The Orwellian world you're imagining is MASSIVELY expensive with no real profit therefore no private company is likely to do it. The only ones who might are governments who are less motivated by profits than they are controlling their populations to maintain power. Uber doesn't need that. They control us VERY effectively with our pay as is. They've made it VERY clear they have no interest in listening to us in any way, shape, form, or fashion...


----------



## Karl Marx (May 17, 2016)

"They know everything about you."


----------



## agtg (Jun 8, 2016)

D Town said:


> They already have a FAR less expensive way to do this that doesn't involve millions and millions of dollars of servers and IT people. They cover you with a flimsy auto policy that only covers damage over $1000 - which 80-90% of ALL accidents fall below - and the ones they can't just deny they allow the insurance company to worry about. If ANYONE would have ANY sort of incentive to listen it would be Uber's insurance company not Uber. The money doesn't come out of their pocket.
> 
> Again, what possible value could they get from streaming through hundreds of thousands of hours of drivers radios playing or our inane interactions with pax? You think they made that massive investment and continue to pump in millions in upkeep every year...just to screw your buddy out of $6 when he canceled on two short rides? They didn't need to listen to his phone for that they just needed customers complaints. and his cancel rate. Cheap.
> 
> The Orwellian world you're imagining is MASSIVELY expensive with no real profit therefore no private company is likely to do it.
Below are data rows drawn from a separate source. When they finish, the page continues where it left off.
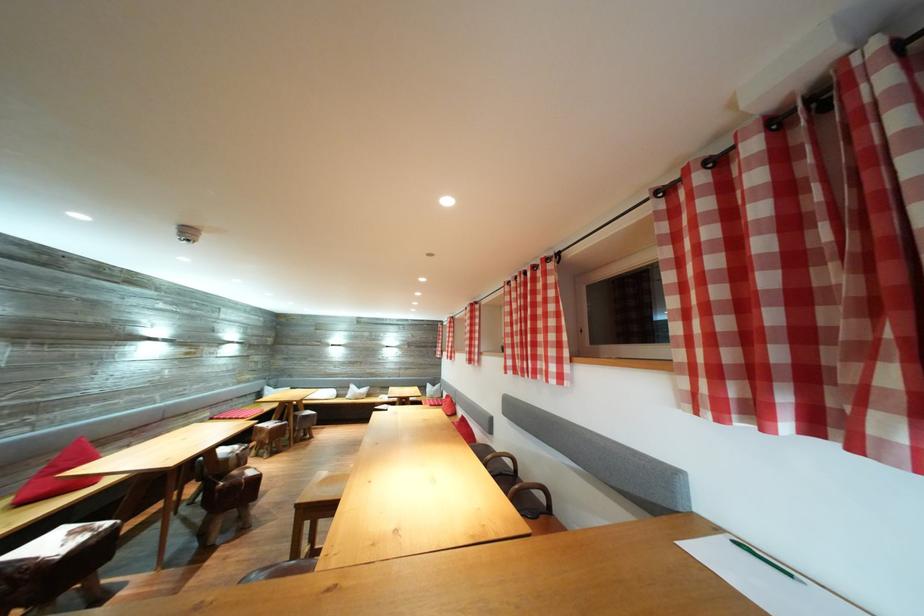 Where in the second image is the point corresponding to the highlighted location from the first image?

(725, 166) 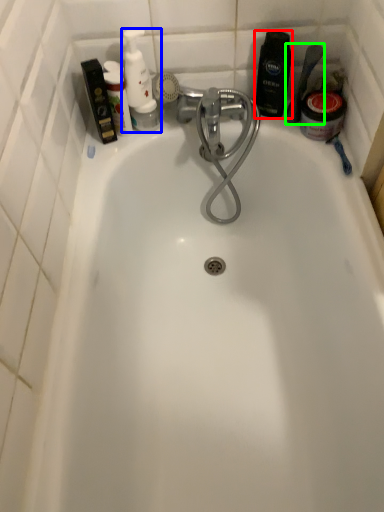 Question: Considering the real-world distances, which object is closest to toiletry (highlighted by a red box)? toiletry (highlighted by a blue box) or shower (highlighted by a green box).

Choices:
 (A) toiletry
 (B) shower

Answer: (B) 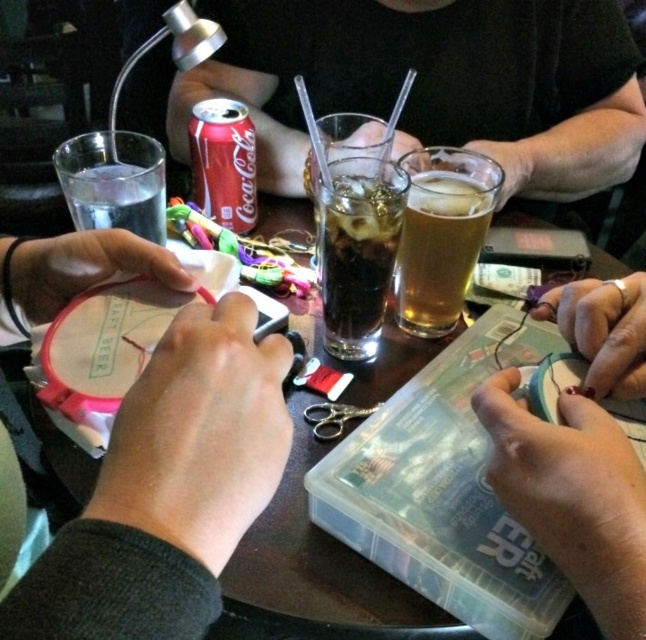 Question: Based on their relative distances, which object is farther from the translucent glass beer at center?

Choices:
 (A) clear glass water at left
 (B) smooth black shirt at upper center
 (C) pink fabric hoop at center

Answer: (B)

Question: From the image, what is the correct spatial relationship of pink fabric hoop at center in relation to clear glass water at left?

Choices:
 (A) above
 (B) below

Answer: (B)

Question: Which object is farther from the camera taking this photo?

Choices:
 (A) pink fabric hoop at center
 (B) smooth black shirt at upper center
 (C) clear glass water at left
 (D) translucent glass beer at center

Answer: (B)

Question: Where is translucent glass beer at center located in relation to clear glass water at left in the image?

Choices:
 (A) left
 (B) right

Answer: (B)

Question: Is pink fabric hoop at center above translucent glass beer at center?

Choices:
 (A) no
 (B) yes

Answer: (A)

Question: Which point appears closest to the camera in this image?

Choices:
 (A) (70, 172)
 (B) (61, 552)
 (C) (585, 179)
 (D) (441, 291)

Answer: (B) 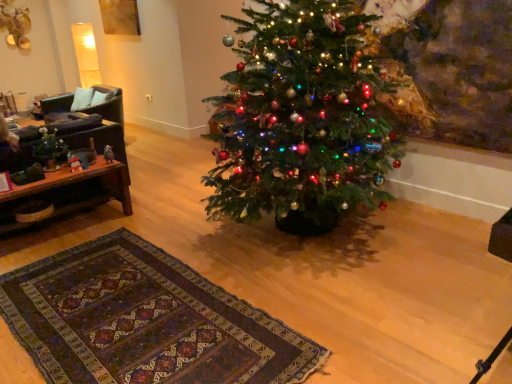 In order to face brown wooden table at left, should I rotate leftwards or rightwards?

You should rotate left by 25.239 degrees.

The width and height of the screenshot is (512, 384). I want to click on black leather armchair at left, so click(108, 105).

Identify the location of brown wooden table at left. The height and width of the screenshot is (384, 512). (80, 181).

Where is `armchair behind the brown wooden table at left`? armchair behind the brown wooden table at left is located at coordinates point(108,105).

Considering the sizes of black leather armchair at left and brown wooden table at left in the image, is black leather armchair at left bigger or smaller than brown wooden table at left?

Clearly, black leather armchair at left is larger in size than brown wooden table at left.

Measure the distance from black leather armchair at left to brown wooden table at left.

black leather armchair at left is 29.35 inches from brown wooden table at left.

Is black leather armchair at left positioned beyond the bounds of brown wooden table at left?

Yes, black leather armchair at left is not within brown wooden table at left.

From the image's perspective, is brown wooden table at left on matte black vase at left?

No, from the image's perspective, brown wooden table at left is not above matte black vase at left.

Is brown wooden table at left not within matte black vase at left?

Yes.

From the picture: Does brown wooden table at left have a lesser height compared to matte black vase at left?

Incorrect, the height of brown wooden table at left does not fall short of that of matte black vase at left.

Considering the sizes of brown wooden table at left and black leather armchair at left in the image, is brown wooden table at left taller or shorter than black leather armchair at left?

Clearly, brown wooden table at left is shorter compared to black leather armchair at left.

Between brown wooden table at left and black leather armchair at left, which one is positioned in front?

brown wooden table at left is in front.

From the image's perspective, does brown wooden table at left appear lower than black leather armchair at left?

Indeed, from the image's perspective, brown wooden table at left is shown beneath black leather armchair at left.

Is the surface of brown wooden table at left in direct contact with black leather armchair at left?

No, brown wooden table at left is not with black leather armchair at left.

Based on the photo, who is taller, black leather armchair at left or matte black vase at left?

Standing taller between the two is black leather armchair at left.

Can you confirm if black leather armchair at left is bigger than matte black vase at left?

Yes, black leather armchair at left is bigger than matte black vase at left.

Image resolution: width=512 pixels, height=384 pixels. I want to click on armchair on the left of matte black vase at left, so click(x=108, y=105).

How many degrees apart are the facing directions of black leather armchair at left and matte black vase at left?

93.9 degrees.

Is matte black vase at left taller or shorter than brown wooden table at left?

matte black vase at left is shorter than brown wooden table at left.

From the picture: Considering the sizes of objects matte black vase at left and brown wooden table at left in the image provided, who is bigger, matte black vase at left or brown wooden table at left?

brown wooden table at left.

From the image's perspective, relative to brown wooden table at left, is matte black vase at left above or below?

Clearly, from the image's perspective, matte black vase at left is above brown wooden table at left.

Is matte black vase at left placed right next to brown wooden table at left?

matte black vase at left and brown wooden table at left are clearly separated.

From a real-world perspective, is matte black vase at left above or below black leather armchair at left?

In terms of real-world spatial position, matte black vase at left is above black leather armchair at left.

Which of these two, matte black vase at left or black leather armchair at left, is smaller?

matte black vase at left.

From the image's perspective, which one is positioned higher, matte black vase at left or black leather armchair at left?

black leather armchair at left.

Is matte black vase at left next to black leather armchair at left?

No.

You are a GUI agent. You are given a task and a screenshot of the screen. Output one action in this format:
    pyautogui.click(x=<x>, y=<y>)
    Task: Click on the table below the black leather armchair at left (from a real-world perspective)
    This screenshot has height=384, width=512.
    Given the screenshot: What is the action you would take?
    pyautogui.click(x=80, y=181)

I want to click on christmas decoration above the brown wooden table at left (from the image's perspective), so click(x=49, y=149).

Considering their positions, is black leather armchair at left positioned closer to brown wooden table at left than matte black vase at left?

matte black vase at left.

Based on their spatial positions, is black leather armchair at left or brown wooden table at left closer to matte black vase at left?

Among the two, brown wooden table at left is located nearer to matte black vase at left.

Considering their positions, is matte black vase at left positioned further to black leather armchair at left than brown wooden table at left?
The only ones who might are governments who are less motivated by profits than they are controlling their populations to maintain power. Uber doesn't need that. They control us VERY effectively with our pay as is. They've made it VERY clear they have no interest in listening to us in any way, shape, form, or fashion...


You can think whatever you like. Uber is a billion dollar company. The US Postal Service is a billion dollar company. It's not far fetched whatsoever. And with AI programs, it's much easier and cheaper to do than ever before. And if you don't think Uber has a huge IT team, you're ridiculous.


----------



## D Town (Apr 8, 2015)

agtg said:


> You can think whatever you like. Uber is a billion dollar company. The US Postal Service is a billion dollar company. It's not far fetched whatsoever. And with AI programs, it's much easier and cheaper to do than ever before. And if you don't think Uber has a huge IT team, you're ridiculous.


If you're honestly that paranoid then why give them the chance? Stop driving for them and delete the app. Or since you're going THAT Orwellian stop driving and destroy your phone since you can't be sure its REALLY deleted. I'm not even going to get into the many ways you COULD be being tracked through the device you're accessing this site on.


----------



## agtg (Jun 8, 2016)

D Town said:


> If you're honestly that paranoid then why give them the chance? Stop driving for them and delete the app. Or since you're going THAT Orwellian stop driving and destroy your phone since you can't be sure its REALLY deleted. I'm not even going to get into the many ways you COULD be being tracked through the device you're accessing this site on.


What's your problem? This is a totally valid discussion. They could design the app to do all kinds of stuff drivers wouldn't even know about. The TOS states explicitly that they can change the TOS on a whim, and that would include what the app is capable of doing.

Drivers are basically accepting an open agreement allowing Uber and Lyft to do whatever they please, whenever they please, for whatever purpose which pleases them.

Maybe you should reread 1984 (or watch the movie) and see how many things in our modern society mirror that demented culture.


----------



## HERR_UBERMENSCH (Jun 3, 2016)

Jufkii said:


> This is your condensed version ?


Maybe the full version had pictures or cartoons?


----------



## D Town (Apr 8, 2015)

agtg said:


> What's your problem? This is a totally valid discussion. They could design the app to do all kinds of stuff drivers wouldn't even know about. The TOS states explicitly that they can change the TOS on a whim, and that would include what the app is capable of doing.
> 
> Drivers are basically accepting an open agreement allowing Uber and Lyft to do whatever they please, whenever they please, for whatever purpose which pleases them.
> 
> Maybe you should reread 1984 (or watch the movie) and see how many things in our modern society mirror that demented culture.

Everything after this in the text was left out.